##### DATASET RECORDS #####

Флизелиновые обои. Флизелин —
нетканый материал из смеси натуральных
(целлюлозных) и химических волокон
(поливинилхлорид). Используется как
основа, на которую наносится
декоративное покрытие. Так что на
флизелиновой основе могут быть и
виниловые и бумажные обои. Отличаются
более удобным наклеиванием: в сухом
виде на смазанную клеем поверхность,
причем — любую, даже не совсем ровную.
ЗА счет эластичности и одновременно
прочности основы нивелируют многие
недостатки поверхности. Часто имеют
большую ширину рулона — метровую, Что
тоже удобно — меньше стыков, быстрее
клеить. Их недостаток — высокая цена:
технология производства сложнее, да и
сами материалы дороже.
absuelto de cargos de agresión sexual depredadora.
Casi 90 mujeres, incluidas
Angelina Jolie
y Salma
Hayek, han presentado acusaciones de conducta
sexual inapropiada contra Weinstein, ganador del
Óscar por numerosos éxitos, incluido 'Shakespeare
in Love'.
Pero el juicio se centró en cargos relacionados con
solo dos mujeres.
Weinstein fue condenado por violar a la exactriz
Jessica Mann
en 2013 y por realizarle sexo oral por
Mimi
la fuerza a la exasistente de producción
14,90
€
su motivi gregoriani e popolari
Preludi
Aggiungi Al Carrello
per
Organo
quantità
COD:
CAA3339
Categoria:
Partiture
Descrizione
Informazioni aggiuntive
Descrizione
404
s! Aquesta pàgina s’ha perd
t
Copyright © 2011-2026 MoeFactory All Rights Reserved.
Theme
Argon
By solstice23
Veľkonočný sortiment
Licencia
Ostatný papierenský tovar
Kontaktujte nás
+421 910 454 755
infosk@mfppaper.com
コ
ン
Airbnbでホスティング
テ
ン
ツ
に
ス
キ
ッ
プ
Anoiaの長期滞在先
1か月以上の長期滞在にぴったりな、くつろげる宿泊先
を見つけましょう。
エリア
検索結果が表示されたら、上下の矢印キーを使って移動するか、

#####

Transcribe exactly, and only, the lines from the opening line of the records through the line containing "флизелиновой основе могут быть и".

_YOUR RESPONSE_
Флизелиновые обои. Флизелин —
нетканый материал из смеси натуральных
(целлюлозных) и химических волокон
(поливинилхлорид). Используется как
основа, на которую наносится
декоративное покрытие. Так что на
флизелиновой основе могут быть и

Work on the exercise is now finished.